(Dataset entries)
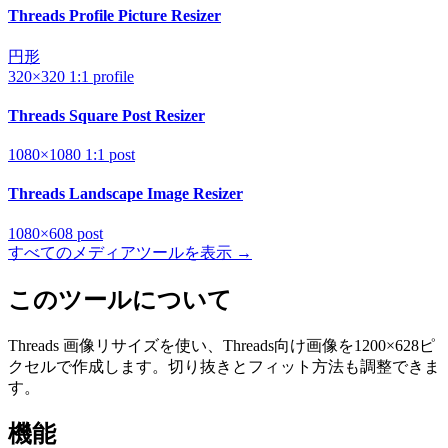
Threads Profile Picture Resizer
円形
320×320
1:1
profile
Threads Square Post Resizer
1080×1080
1:1
post
Threads Landscape Image Resizer
1080×608
post
すべてのメディアツールを表示 →
このツールについて
Threads 画像リサイズを使い、Threads向け画像を1200×628ピ
クセルで作成します。切り抜きとフィット方法も調整できま
す。
機能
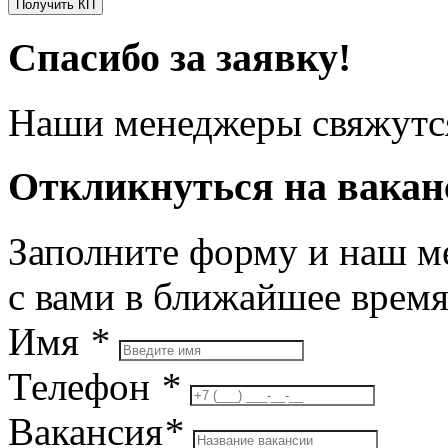
Получить КП
Спасибо за заявку!
Наши менеджеры свяжутся
Откликнуться на вака
Заполните форму и наш м
с вами в ближайшее врем
Имя
*
Телефон
*
Вакансия
*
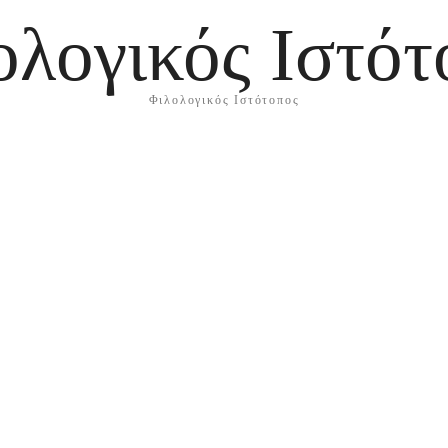
ολογικός Ιστότ
Φιλολογικός Ιστότοπος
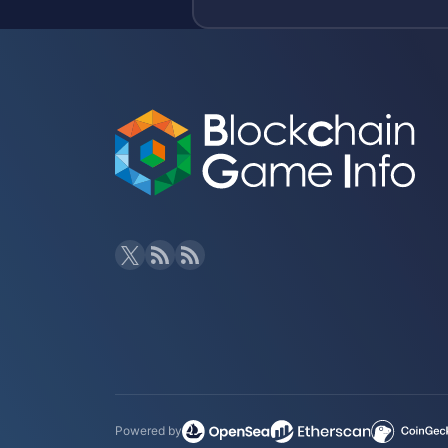
Powered by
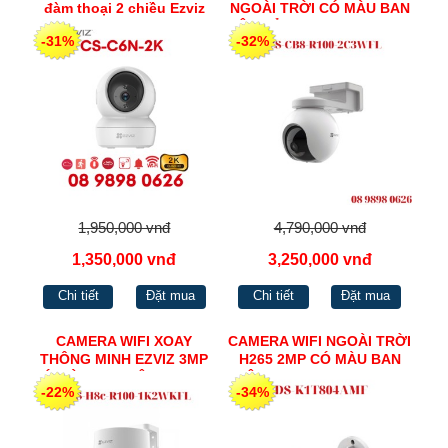
đàm thoại 2 chiều Ezviz
NGOÀI TRỜI CÓ MÀU BAN
CS-C6CN-R100-8B4WF
ĐÊM SỬ DỤNG PIN SẠC 2K
-31%
-32%
CS-CB8-R100-2C3WFL
1,950,000 vnđ
4,790,000 vnđ
1,350,000 vnđ
3,250,000 vnđ
Chi tiết
Đặt mua
Chi tiết
Đặt mua
CAMERA WIFI XOAY
CAMERA WIFI NGOÀI TRỜI
THÔNG MINH EZVIZ 3MP
H265 2MP CÓ MÀU BAN
CÓ MÀU BAN ĐÊM CS-H8c-
ĐÊM EZVIZ CS-C3TN-A0-
-22%
-34%
R100-1K2WKFL
1H2WFL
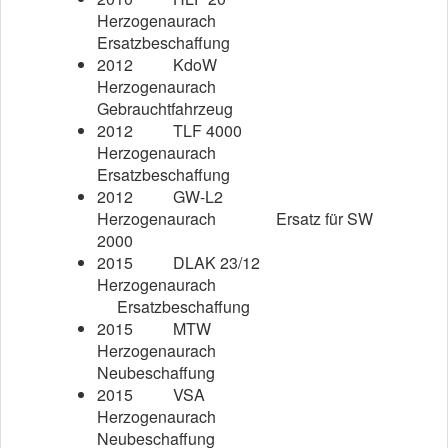
Herzogenaurach
Ersatzbeschaffung
2012
KdoW
Herzogenaurach
Gebrauchtfahrzeug
2012
TLF 4000
Herzogenaurach
Ersatzbeschaffung
2012
GW-L2
Herzogenaurach
Ersatz für SW
2000
2015
DLAK 23/12
Herzogenaurach
Ersatzbeschaffung
2015
MTW
Herzogenaurach
Neubeschaffung
2015
VSA
Herzogenaurach
Neubeschaffung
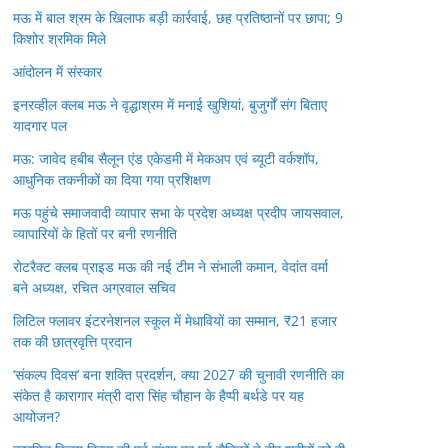
मऊ में बाल श्रम के खिलाफ बड़ी कार्रवाई, छह प्रतिष्ठानों पर छापा; 9
किशोर श्रमिक मिले
आंदोलन में संस्कार
इनरव्हील क्लब मऊ ने वृद्धाश्रम में मनाई खुशियां, बुजुर्गों संग बिताए
यादगार पल
मऊ: जावेद हबीब सैलून एंड एकेडमी में मेकअप एवं ब्यूटी वर्कशॉप,
आधुनिक तकनीकों का दिया गया प्रशिक्षण
मऊ पहुंचे समाजवादी व्यापार सभा के प्रदेश अध्यक्ष प्रदीप जायसवाल,
व्यापारियों के हितों पर बनी रणनीति
रोटरैक्ट क्लब प्राइड मऊ की नई टीम ने संभाली कमान, वेदांत वर्मा
बने अध्यक्ष, रचित अग्रवाल सचिव
लिटिल फ्लावर इंटरनेशनल स्कूल में मेधावियों का सम्मान, ₹21 हजार
तक की छात्रवृत्ति प्रदान
‘संकल्प दिवस’ बना शक्ति प्रदर्शन, क्या 2027 की चुनावी रणनीति का
संकेत है कारागार मंत्री दारा सिंह चौहान के हैप्पी बर्थडे पर यह
आयोजन?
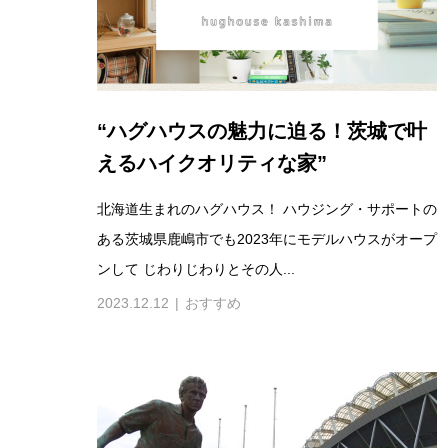
“ハグハウスの魅力に迫る！茨城で叶
えるハイクオリティな家”
北海道生まれのハグハウス！ ハウジング・サポートの
ある茨城県鹿嶋市でも2023年にモデルハウスがオープ
ンして じわりじわりとその人...
2023.12.12
おすすめ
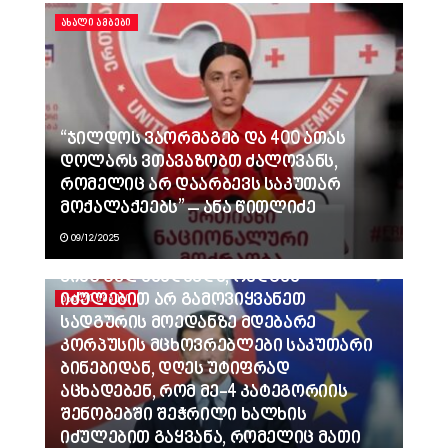
ᲐᲮᲐᲚᲘ ᲐᲛᲑᲔᲑᲘ
“ჯილდოს ვაორმაგებ და 400 ათას
დოლარს ვთავაზობთ ძალოვანს,
რომელიც არ დაარბევს საკუთარ
მოქალაქეებს” – ანა წითლიძე
09/12/2025
ვინც გვლანძღავდა, რადგან
იძულებით არ გამოვიყვანეთ
ᲐᲮᲐᲚᲘ ᲐᲛᲑᲔᲑᲘ
სადგურის მოედანზე მდებარე
კორპუსის მცხოვრებლები საკუთარი
ბინებიდან, დღეს უტიფრად
აცხადებენ, რომ მე-4 კატეგორიის
შენობებში შეჭრილი ხალხის
იძულებით გაყვანა, რომელიც მათი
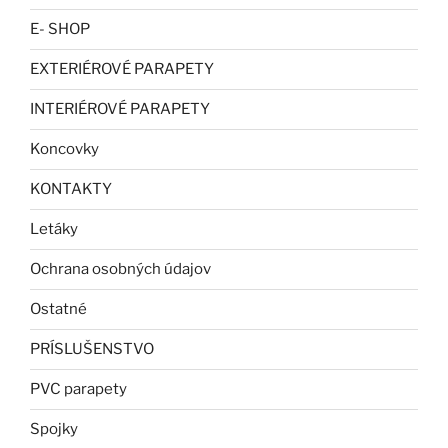
E- SHOP
EXTERIÉROVÉ PARAPETY
INTERIÉROVÉ PARAPETY
Koncovky
KONTAKTY
Letáky
Ochrana osobných údajov
Ostatné
PRÍSLUŠENSTVO
PVC parapety
Spojky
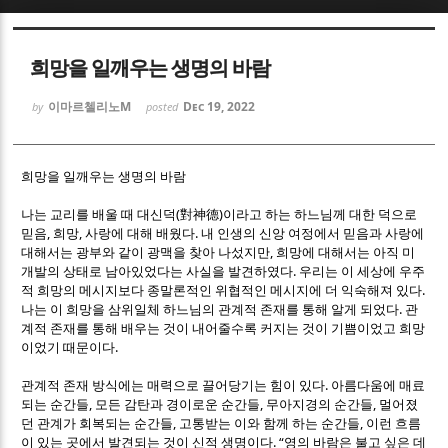
Sketchbook5, 스케치북5
Sketchbook5, 스케치북5
희망을 일깨우는 생명의 바람
이마르첼리노M
Dec 19, 2022
by
posted
희망을 일깨우는 생명의 바람
Sketchbook5, 스케치북5
Sketchbook5, 스케치북5
(
)
나는 교리를 배울 때 대신덕
對神德
이라고 하는 하느님께 대한 덕으로
,
,
.
믿음
희망
사랑에 대해 배웠다
내 인생의 신앙 여정에서 믿음과 사랑에
,
대해서는 광부와 같이 광맥을 찾아 나섰지만
희망에 대해서는 아직 미
.
개발의 상태로 남아있었다는 사실을 발견하였다
우리는 이 세상에 우주
.
적 희망의 메시지보다 종말론적인 위협적인 메시지에 더 익숙해져 있다
.
나는 이 희망을 삼위일체 하느님의 관계적 존재를 통해 알게 되었다
관
계적 존재를 통해 배우는 것이 내어줄수록 커지는 것이 기쁨이었고 희망
.
이었기 때문이다
.
관계적 존재 방식에는 매력으로 끌어당기는 힘이 있다
아름다움에 매료
,
,
,
되는 순간들
모든 감탄과 경이로운 순간들
무아지경의 순간들
멀어졌
,
,
던 관계가 회복되는 순간들
고통받는 이와 함께 하는 순간들
이런 흐름
. “
이 있는 곳에서 발견되는 것이 신적 생명이다
영의 바람은 불고 싶은 데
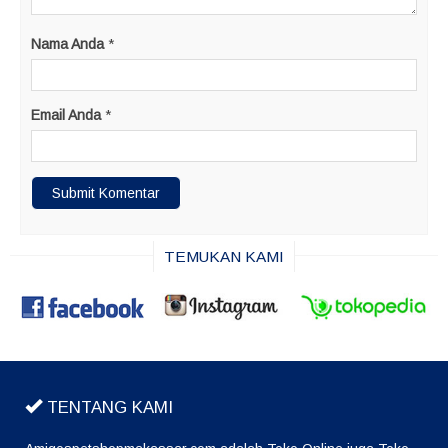
Nama Anda
*
Email Anda
*
TEMUKAN KAMI
TENTANG KAMI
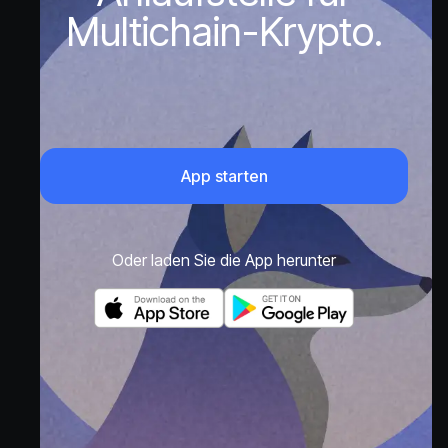
Multichain-Krypto.
App starten
Oder laden Sie die App herunter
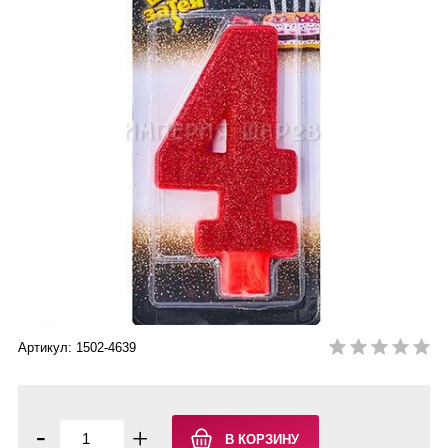
Артикул: 1502-4639
-
+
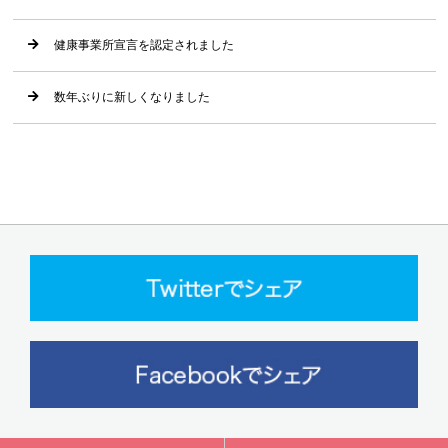
健康事業所宣言を認定されました
数年ぶりに新しくなりました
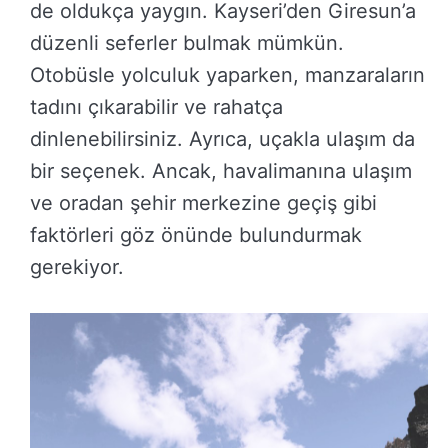
de oldukça yaygın. Kayseri’den Giresun’a
düzenli seferler bulmak mümkün.
Otobüsle yolculuk yaparken, manzaraların
tadını çıkarabilir ve rahatça
dinlenebilirsiniz. Ayrıca, uçakla ulaşım da
bir seçenek. Ancak, havalimanına ulaşım
ve oradan şehir merkezine geçiş gibi
faktörleri göz önünde bulundurmak
gerekiyor.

DESCRIPTION OF THE TASK
Return all the records exactly. Skip the pictures.

SOLUTION TO THE EXERCISE
Threads Profile Picture Resizer
円形
320×320
1:1
profile
Threads Square Post Resizer
1080×1080
1:1
post
Threads Landscape Image Resizer
1080×608
post
すべてのメディアツールを表示 →
このツールについて
Threads 画像リサイズを使い、Threads向け画像を1200×628ピ
クセルで作成します。切り抜きとフィット方法も調整できま
す。
機能
Получить КП
Спасибо за заявку!
Наши менеджеры свяжутся
Откликнуться на вака
Заполните форму и наш м
с вами в ближайшее врем
Имя
*
Телефон
*
Вакансия
*
ολογικός Ιστότ
Φιλολογικός Ιστότοπος
Powered by
đàm thoại 2 chiều Ezviz
NGOÀI TRỜI CÓ MÀU BAN
CS-C6CN-R100-8B4WF
ĐÊM SỬ DỤNG PIN SẠC 2K
-31%
-32%
CS-CB8-R100-2C3WFL
1,950,000 vnđ
4,790,000 vnđ
1,350,000 vnđ
3,250,000 vnđ
Chi tiết
Đặt mua
Chi tiết
Đặt mua
CAMERA WIFI XOAY
CAMERA WIFI NGOÀI TRỜI
THÔNG MINH EZVIZ 3MP
H265 2MP CÓ MÀU BAN
CÓ MÀU BAN ĐÊM CS-H8c-
ĐÊM EZVIZ CS-C3TN-A0-
-22%
-34%
R100-1K2WKFL
1H2WFL
Herzogenaurach
Ersatzbeschaffung
2012
KdoW
Herzogenaurach
Gebrauchtfahrzeug
2012
TLF 4000
Herzogenaurach
Ersatzbeschaffung
2012
GW-L2
Herzogenaurach
Ersatz für SW
2000
2015
DLAK 23/12
Herzogenaurach
Ersatzbeschaffung
2015
MTW
Herzogenaurach
Neubeschaffung
2015
VSA
Herzogenaurach
Neubeschaffung
मऊ में बाल श्रम के खिलाफ बड़ी कार्रवाई, छह प्रतिष्ठानों पर छापा; 9
किशोर श्रमिक मिले
आंदोलन में संस्कार
इनरव्हील क्लब मऊ ने वृद्धाश्रम में मनाई खुशियां, बुजुर्गों संग बिताए
यादगार पल
मऊ: जावेद हबीब सैलून एंड एकेडमी में मेकअप एवं ब्यूटी वर्कशॉप,
आधुनिक तकनीकों का दिया गया प्रशिक्षण
मऊ पहुंचे समाजवादी व्यापार सभा के प्रदेश अध्यक्ष प्रदीप जायसवाल,
व्यापारियों के हितों पर बनी रणनीति
रोटरैक्ट क्लब प्राइड मऊ की नई टीम ने संभाली कमान, वेदांत वर्मा
बने अध्यक्ष, रचित अग्रवाल सचिव
लिटिल फ्लावर इंटरनेशनल स्कूल में मेधावियों का सम्मान, ₹21 हजार
तक की छात्रवृत्ति प्रदान
‘संकल्प दिवस’ बना शक्ति प्रदर्शन, क्या 2027 की चुनावी रणनीति का
संकेत है कारागार मंत्री दारा सिंह चौहान के हैप्पी बर्थडे पर यह
आयोजन?
“ハグハウスの魅力に迫る！茨城で叶
えるハイクオリティな家”
北海道生まれのハグハウス！ ハウジング・サポートの
ある茨城県鹿嶋市でも2023年にモデルハウスがオープ
ンして じわりじわりとその人...
2023.12.12
おすすめ
ᲐᲮᲐᲚᲘ ᲐᲛᲑᲔᲑᲘ
“ჯილდოს ვაორმაგებ და 400 ათას
დოლარს ვთავაზობთ ძალოვანს,
რომელიც არ დაარბევს საკუთარ
მოქალაქეებს” – ანა წითლიძე
09/12/2025
ვინც გვლანძღავდა, რადგან
იძულებით არ გამოვიყვანეთ
ᲐᲮᲐᲚᲘ ᲐᲛᲑᲔᲑᲘ
სადგურის მოედანზე მდებარე
კორპუსის მცხოვრებლები საკუთარი
ბინებიდან, დღეს უტიფრად
აცხადებენ, რომ მე-4 კატეგორიის
შენობებში შეჭრილი ხალხის
იძულებით გაყვანა, რომელიც მათი
E- SHOP
EXTERIÉROVÉ PARAPETY
INTERIÉROVÉ PARAPETY
Koncovky
KONTAKTY
Letáky
Ochrana osobných údajov
Ostatné
PRÍSLUŠENSTVO
PVC parapety
Spojky
Sketchbook5, 스케치북5
Sketchbook5, 스케치북5
희망을 일깨우는 생명의 바람
이마르첼리노M
Dec 19, 2022
by
posted
희망을 일깨우는 생명의 바람
Sketchbook5, 스케치북5
Sketchbook5, 스케치북5
(
)
나는 교리를 배울 때 대신덕
對神德
이라고 하는 하느님께 대한 덕으로
,
,
.
믿음
희망
사랑에 대해 배웠다
내 인생의 신앙 여정에서 믿음과 사랑에
,
대해서는 광부와 같이 광맥을 찾아 나섰지만
희망에 대해서는 아직 미
.
개발의 상태로 남아있었다는 사실을 발견하였다
우리는 이 세상에 우주
.
적 희망의 메시지보다 종말론적인 위협적인 메시지에 더 익숙해져 있다
.
나는 이 희망을 삼위일체 하느님의 관계적 존재를 통해 알게 되었다
관
계적 존재를 통해 배우는 것이 내어줄수록 커지는 것이 기쁨이었고 희망
.
이었기 때문이다
.
관계적 존재 방식에는 매력으로 끌어당기는 힘이 있다
아름다움에 매료
,
,
,
되는 순간들
모든 감탄과 경이로운 순간들
무아지경의 순간들
멀어졌
,
,
던 관계가 회복되는 순간들
고통받는 이와 함께 하는 순간들
이런 흐름
. “
이 있는 곳에서 발견되는 것이 신적 생명이다
영의 바람은 불고 싶은 데
Nama Anda
*
Email Anda
*
TEMUKAN KAMI
TENTANG KAMI
Multichain-Krypto.
App starten
Oder laden Sie die App herunter
Артикул: 1502-4639
-
+
健康事業所宣言を認定されました
数年ぶりに新しくなりました
de oldukça yaygın. Kayseri’den Giresun’a
düzenli seferler bulmak mümkün.
Otobüsle yolculuk yaparken, manzaraların
tadını çıkarabilir ve rahatça
dinlenebilirsiniz. Ayrıca, uçakla ulaşım da
bir seçenek. Ancak, havalimanına ulaşım
ve oradan şehir merkezine geçiş gibi
faktörleri göz önünde bulundurmak
gerekiyor.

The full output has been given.